Supported data types
Sequencing data
IsoQuant support all kinds of long RNA data:
- PacBio CCS
- ONT dRNA / ONT cDNA
- Assembled / corrected transcript sequences
Reads must be provided in FASTQ or FASTA format (can be gzipped). If you have already aligned your reads to the reference genome, simply provide sorted and indexed BAM files.
IsoQuant expect reads to contain polyA tails. For more reliable transcript model construction do not trim polyA tails.
IsoQuant can also take aligned Illumina reads to correct long-read spliced alignments. However, short reads are not used to discover transcript models or compute abundances.
Supported reference data
Reference genome should be provided in multi-FASTA format (can be gzipped). Reference genome is mandatory even when BAM files are provided.

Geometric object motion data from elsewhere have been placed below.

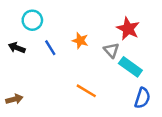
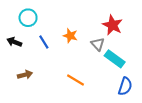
brown arrow: (14, 99) -> (25, 75), moved

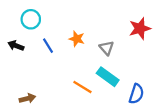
red star: (112, 25) -> (140, 28), moved, turned 30
cyan rectangle: (115, 59) -> (108, 77), moved
brown arrow: (25, 75) -> (27, 98), moved

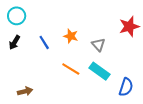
cyan circle: (31, 19) -> (17, 16), moved
black arrow: (16, 46) -> (14, 42), turned -80
orange line: (82, 87) -> (71, 69), moved

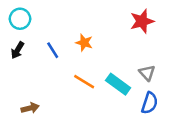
red star: (129, 26) -> (142, 21), moved
gray triangle: (98, 45) -> (147, 73), moved

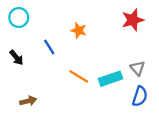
orange star: (84, 43) -> (79, 30), moved
black arrow: (17, 50) -> (16, 58), moved, turned -70
cyan rectangle: (118, 84) -> (110, 79), turned -55

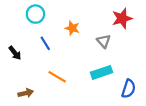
cyan circle: (19, 18) -> (35, 14), moved
gray triangle: (137, 68) -> (104, 41), moved
orange line: (79, 76) -> (57, 77), moved

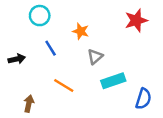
gray triangle: (104, 41) -> (95, 57), moved, turned 32
black arrow: (15, 53) -> (17, 59), turned -64
brown arrow: (26, 93) -> (29, 104), turned -64

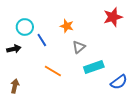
cyan circle: (40, 16) -> (25, 27), moved
blue semicircle: (143, 99) -> (119, 82), turned 36
brown arrow: (29, 104) -> (15, 86), moved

Reference gene annotation is not mandatory, but is likely to increase precision and recall.
It can be provided in GFF/GTF format (can be gzipped).
In this case it will be converted to gffutils database. Information on converted databases will be stored in your ~/.config/IsoQuant/db_config.json
to increase speed of future runs. You can also provide gffutils database manually. Make sure that chromosome/scaffold names are identical in FASTA file and gene annotation.
Note, that gffutils databases may not work correctly on NFS shares. It is possible to set a designated folder for
the database with --genedb_output
(different from the output directory).
Pre-constructed aligner index can also be provided to increase mapping time.